So here we are in the middle of the summer radio dulldrums. All the bands are full of the usual summertime hiss, pops, and static crashes that push us out of the radio room and into this strange dimension some refer to as “real life”. To ease this transition, and to help limit your radio withrdawl, I’ve compiled a list of 10 radio songs to listen to while the latest batch of thunderstorms roll through. With a little luck, you’ll be able to reconnect those antennas in no time.
Honorable mentios: On the Radio, Donna Summer. Ah, disco. I remember you well. Not fondly mind you, but I will admit to having a bit of a soft spot for Donna Summer. her amazing voice brings a level of heart-felt sincerity to the story of a lost love found, thanks to the radio. Rest in peace, Ms. Summer. You are missed.
Radio Free Europe, REM. Back when I was a teenager, I couldn’t understand a word that Michael Stipe was singing, but I was POSITIVE it was nothing short of brilliant. Now, thanks to the internet, I can read the lyrics to this song and know that I have no idea what in the world he is trying to say. This song could reallty be about pure bred show cats for all I can tell, but it doesn’t matter. I still love this song.
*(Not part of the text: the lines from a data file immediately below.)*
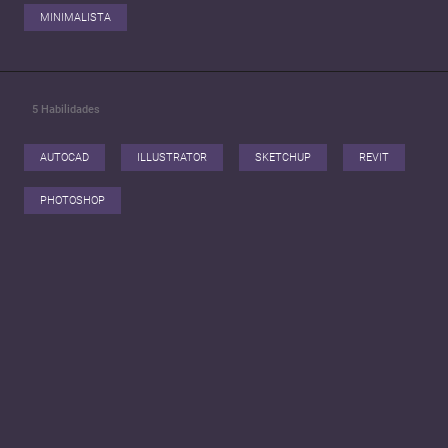
MINIMALISTA
5
Habilidades
AUTOCAD
ILLUSTRATOR
SKETCHUP
REVIT
PHOTOSHOP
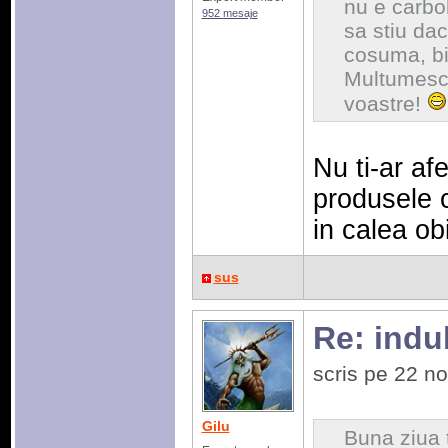
nu e carbo
952 mesaje
sa stiu dac
cosuma, bi
Multumesc 
voastre!
Nu ti-ar af
produsele 
in calea obi
sus
Re: indulc
scris pe 22 n
Gilu
Buna ziua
10. This Is Radio Clash, The Clash. It may not be my favorite Clash song, but it’s certainly worthy of inclusion on this list. In a way, its opening lines are the blueprint for the modern day pirate radio movement:
This is radio clash from pirate satellite Orbiting your living room, cashing in the bill of rights
Interrupting all programmes indeed!
9. Turn Your Radio On, Rose Maddox. When you think about it, this song really expresses just what a revolution radio broadcasting must have been in the early part of the last century. This song, which is almost as old as radio itself, shows the power of mass media for a world that had never experienced anything like this before.
8. Pirate Radio, John Hiatt. After years of writing brilliant songs for others but never receiving the acclaim he deserves, I suppose John Hiatt has a right to be disillusioned with mainstream radio. If you’ve ever heard a pirate play your favorite song, you can certainly identify with this one.
7. Radio Waves, Roger Waters. Ok, so the premise of a quadraplegic who hears radio waves in his head and starts World War III is a little out there. So what? Even with its somewhat dated sounding production, it’s stil la great song. Besides, it’s Roger Waters. He can do whatever he wants.
6. Radio GaGa, Queen. A great, nostalgic look back at how influential radio could be on us when we were young, and a foretelling of the corporate mergers that would rob the broadcast bands of individuality. Let’s hope they’re right when they say we’ve have yet to see radio’s finest hour.
5. The Spirit of Radio, Rush. Disillusionment with commercial radio seems to be a recurring theme in this list, and Rush’s Spirit of Radio is no exception. While rush never struck me as a band that ever sold out to commercial whims, the pressure to do so from labels and others had to be immense. Thanks for sticking to your guns, guys, and for bringing us a gem like this.
4. Transmission, Joy Division. Leave it to joy Division to find the dark side of things. While other songs in this list show how radio can make our lives better, Joy Division shows how it can leave us alone and alienated. Maybe this real life thing isn’t so overrated after all?
3. Radio, Radio. Elvis Costello. Elvis Costello’s indictment of state controlled radio in Britain may seem rather tame by today’s standards, but it was blisteringly scathing when it came out in 77. It might have had a shot at placing higher than this, but he destroys a perfectly good radio in the video. Points deducted!
2. Left of the Dial, The Replacements. Ah, my mis-spent youth. I grew up on the very outer edge of the local college radio station’s coverage area, and spent many evenings as a teenager straining to hear their low powered transmitter play music that I couldn’t hear anywhere else. No other song captures the spirit of the college radio heyday like the Replacements and Left of the Dial.
1. Rock n Roll, the Velvet Underground. Just a brilliantly simple story here really. Janie meets radio, discovers rock n roll, and has her life changed forever. You could insert just about anyone’s name into this song, mine included, and it would still apply.
Despite all the computations, you know you could just dance to the rock n roll station, and it was all right.
No Lou, it was more than all right, it was perfect.